Bug 60774

Summary: Userspace SEGV using latest kernels
Product: Memory Management Reporter: Jeff Shorey (shoreyjeff)
Component: OtherAssignee: Andrew Morton (akpm)
Status: CLOSED CODE_FIX    
Severity: normal CC: alan, dsmythies, petr, xnox
Priority: P1    
Hardware: x86-64   
OS: Linux   
Kernel Version: 3.10.8 and 3.11-rc6 Subsystem:
Regression: No Bisected commit-id:
Attachments: Java post-mortem dump

Description Jeff Shorey 2013-08-20 21:03:18 UTC
Created attachment 107257 [details]
Java post-mortem dump

Running MATLAB startup java (or the installer) results in SEGV.  Java post-mortem attached.  Only difference is kernel.  3.10.7 is fine, 3.11-rc5 is fine.  Running on an i7-3720QM.

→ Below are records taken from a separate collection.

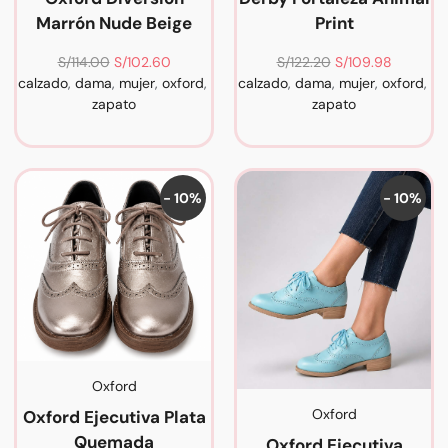
Marrón Nude Beige
Print
S/
114.00
S/
102.60
S/
122.20
S/
109.98
calzado
,
dama
,
mujer
,
oxford
,
calzado
,
dama
,
mujer
,
oxford
,
zapato
zapato
- 10%
- 10%
Oxford
Oxford
Oxford Ejecutiva Plata
Quemada
Oxford Ejecutiva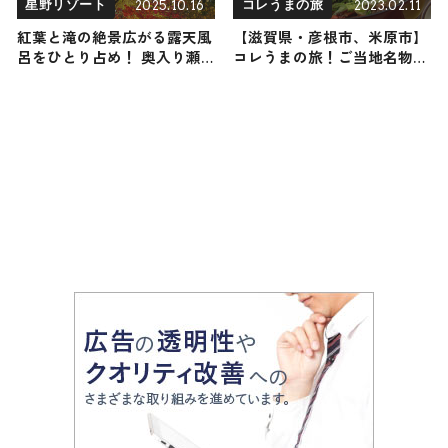
2025.10.16
2023.02.11
星野リゾート
コレうまの旅
紅葉と滝の絶景広がる露天風
【滋賀県・彦根市、米原市】
呂をひとり占め！ 奥入り瀬
コレうまの旅！ご当地名物グ
渓流ホテル by 星野リゾート
ルメをお届け
で「秋の贅沢紅葉温泉」がス
タート / 青森県十和田市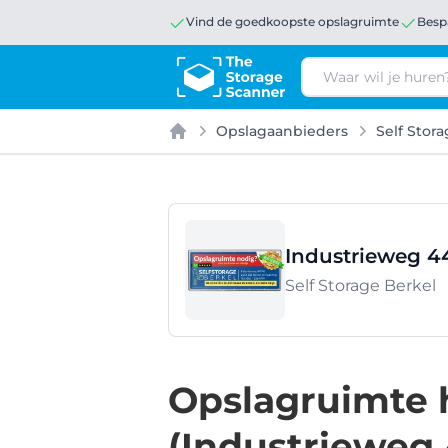
Vind de goedkoopste opslagruimte
Besp
Zoeken
Opslagaanbieders
Self Stor
Home
Industrieweg 44
Self Storage Berkel
Opslagruimte h
(Industrieweg 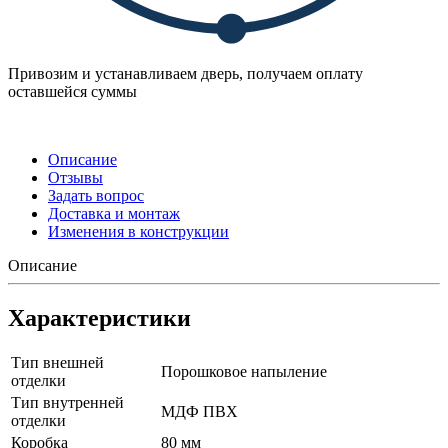
Привозим и устанавливаем дверь, получаем оплату
оставшейся суммы
Описание
Отзывы
Задать вопрос
Доставка и монтаж
Изменения в конструкции
Описание
Характеристики
Тип внешней
Порошковое напыление
отделки
Тип внутренней
МДФ ПВХ
отделки
Коробка
80 мм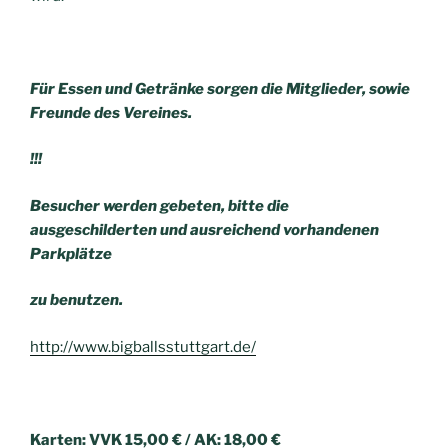
Für Essen und Getränke sorgen die Mitglieder, sowie
Freunde des Vereines.
!!!
Besucher werden gebeten, bitte die
ausgeschilderten und ausreichend vorhandenen
Parkplätze
zu benutzen.
http://www.bigballsstuttgart.de/
Karten: VVK 15,00 € / AK: 18,00 €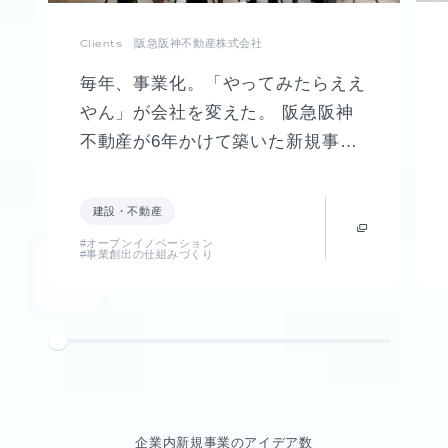
Clients
阪急阪神不動産株式会社
毎年、事業化。「やってみたらええ
やん」が会社を変えた。 阪急阪神
不動産が6年かけて築いた新規事業
創出制度「FUTR LABO」誕生まで
の軌跡
建設・不動産
#オープンイノベーション
#事業創出の仕組みづくり
企業内新規事業のアイデア数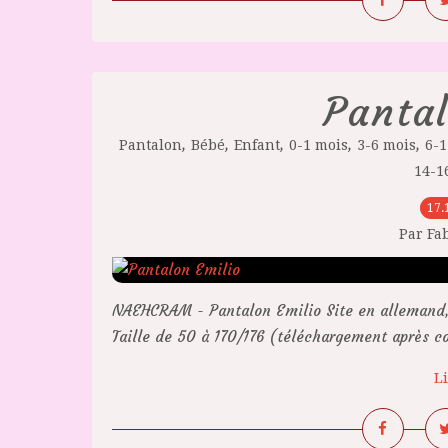
Pantal
,
,
,
,
,
Pantalon
Bébé
Enfant
0-1 mois
3-6 mois
6-1
14-1
17.
Par Fa
NAEHCRAM - Pantalon Emilio Site en allemand, 
Taille de 50 à 170/176 (téléchargement après c
Li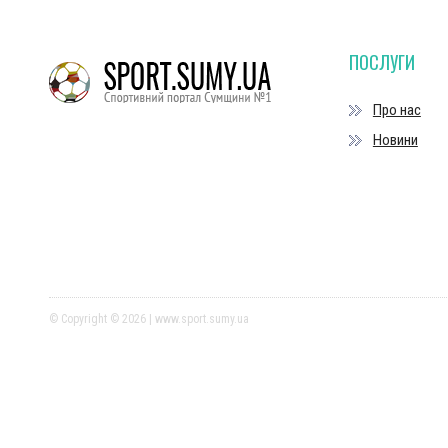
ПОСЛУГИ
Про нас
Новини
© Copyright © 2026 | www.sport.sumy.ua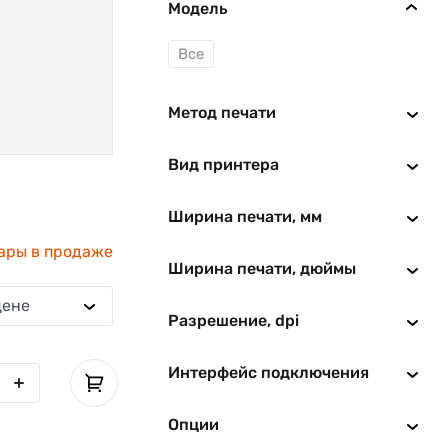
Модель
Все
Метод печати
Вид принтера
Ширина печати, мм
ары в продаже
Ширина печати, дюймы
цене
Разрешение, dpi
Интерфейс подключения
Опции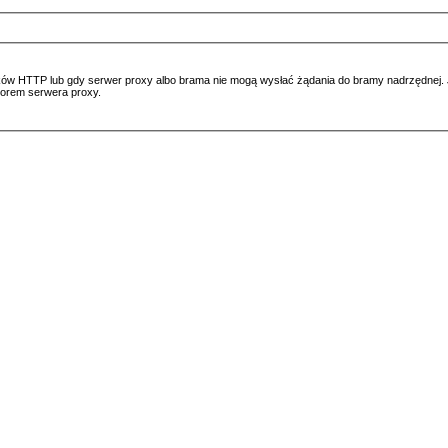
ów HTTP lub gdy serwer proxy albo brama nie mogą wysłać żądania do bramy nadrzędnej. Jeś
atorem serwera proxy.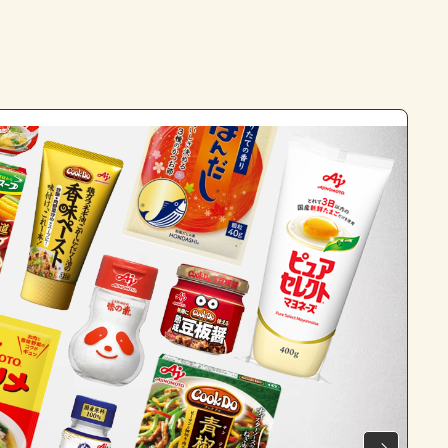
よくあるお問い合わせ
お買い物
AJINOMOTO PARK とは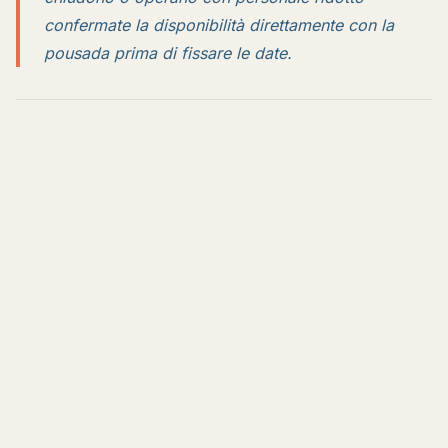
confermate la disponibilità direttamente con la
pousada prima di fissare le date.
2
3
2 percorsi di
3 luoghi mappati
accesso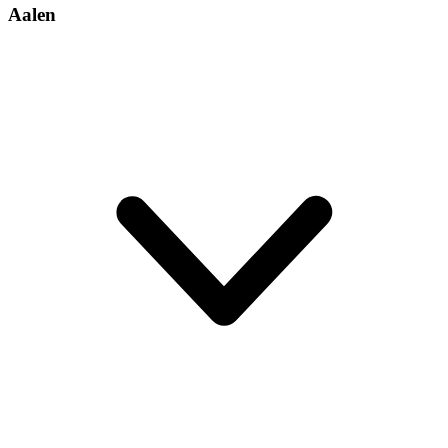
Aalen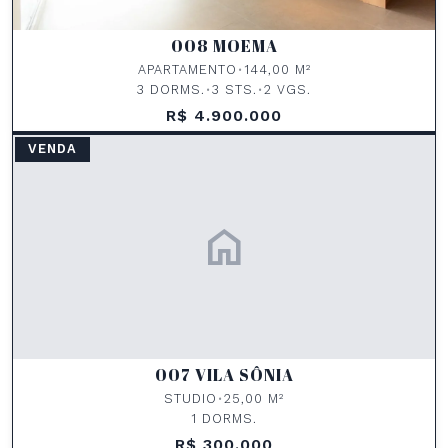
008 MOEMA
APARTAMENTO
•
144,00 M²
3 DORMS.
•
3 STS.
•
2 VGS.
R$ 4.900.000
VENDA
home
007 VILA SÔNIA
STUDIO
•
25,00 M²
1 DORMS.
R$ 300.000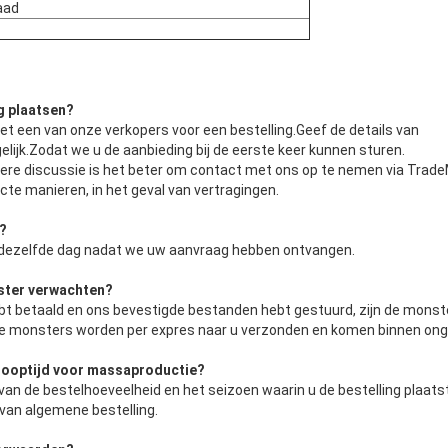
aad
ng plaatsen?
 een van onze verkopers voor een bestelling.Geef de details van
lijk.Zodat we u de aanbieding bij de eerste keer kunnen sturen.
ere discussie is het beter om contact met ons op te nemen via Trad
te manieren, in het geval van vertragingen.
s?
 dezelfde dag nadat we uw aanvraag hebben ontvangen.
nster verwachten?
bt betaald en ons bevestigde bestanden hebt gestuurd, zijn de monste
.De monsters worden per expres naar u verzonden en komen binnen ong
rlooptijd voor massaproductie?
 van de bestelhoeveelheid en het seizoen waarin u de bestelling plaatst
 van algemene bestelling.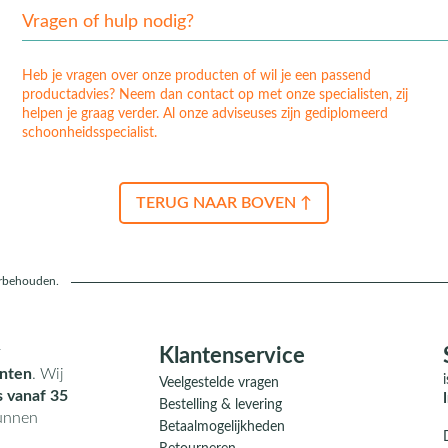
Vragen of hulp nodig?
Heb je vragen over onze producten of wil je een passend
productadvies? Neem dan contact op met onze specialisten, zij
helpen je graag verder. Al onze adviseuses zijn gediplomeerd
schoonheidsspecialist.
TERUG NAAR BOVEN ↑
orbehouden.
r
Klantenservice
nten
. Wij
Veelgestelde vragen
s vanaf 35
Bestelling & levering
kunnen
Betaalmogelijkheden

Maybe the TLB updates which were applied to both kernels?  Would have to perform bisection to figure out exactly which patch is causing the problem.
Comment 1 Andrew Morton 2013-08-20 22:50:03 UTC
Linus fixed a TLB issue in 2b047252d087be7f2ba088b4933cd904f92e6fce, which was released in 3.11-rc6.  But that bug appears to have been there since 3.7.2.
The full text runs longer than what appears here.